On the workstation nucws20, I did a 'caget -d 5' to return an integer value rather than the enumerated string

david.barker@nucws20: caget -d 5 H1:ALS-Y_LOCK_ERROR_FLAG

H1:ALS-Y_LOCK_ERROR_FLAG

    Value:            0

Same command on h1guardian0

controls@h1guardian0:~ 0$ caget -d 5 H1:ALS-Y_LOCK_ERROR_FLAG

H1:ALS-Y_LOCK_ERROR_FLAG

    Value:            1

More information can be obtained with the cainfo command

controls@h1guardian0:~ 0$ cainfo H1:ALS-Y_LOCK_ERROR_FLAG

H1:ALS-Y_LOCK_ERROR_FLAG

    State:            connected

    Host:             h1egw0.cds.ligo-wa.caltech.edu:42076

    Access:           read, write

    Native data type: DBF_ENUM

    Request type:     DBR_ENUM

    Element count:    1

CA.Client.Exception...............................................

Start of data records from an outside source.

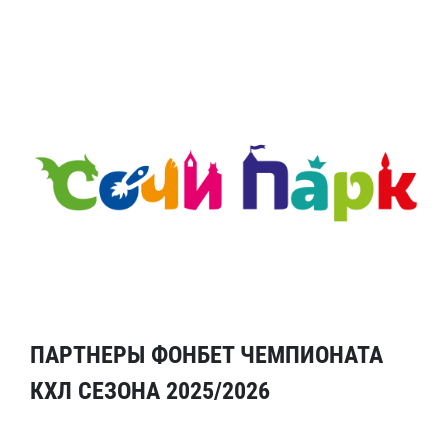
ПАРТНЕРЫ ФОНБЕТ ЧЕМПИОНАТА
КХЛ СЕЗОНА 2025/2026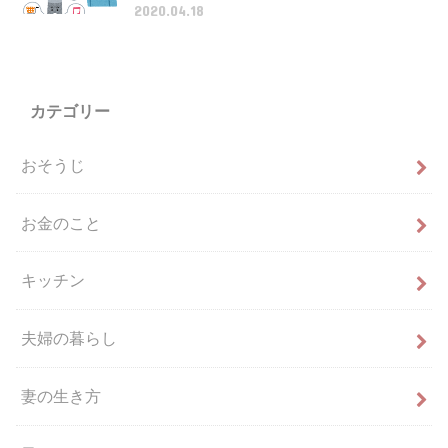
2020.04.18
カテゴリー
おそうじ
お金のこと
キッチン
夫婦の暮らし
妻の生き方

    Warning: "Identical process variable names on multiple servers"

    Context: "Channel: "H1:ALS-Y_LOCK_ERROR_FLAG", Connecting to: h1egw0.cds.ligo-wa.caltech.edu:42076, Ignored: h1ecaty1.cds.ligo-wa.caltech.edu:5064"

    Source File: ../cac.cpp line 1297

    Current Time: Sat Jul 16 2016 19:56:42.065413401

..................................................................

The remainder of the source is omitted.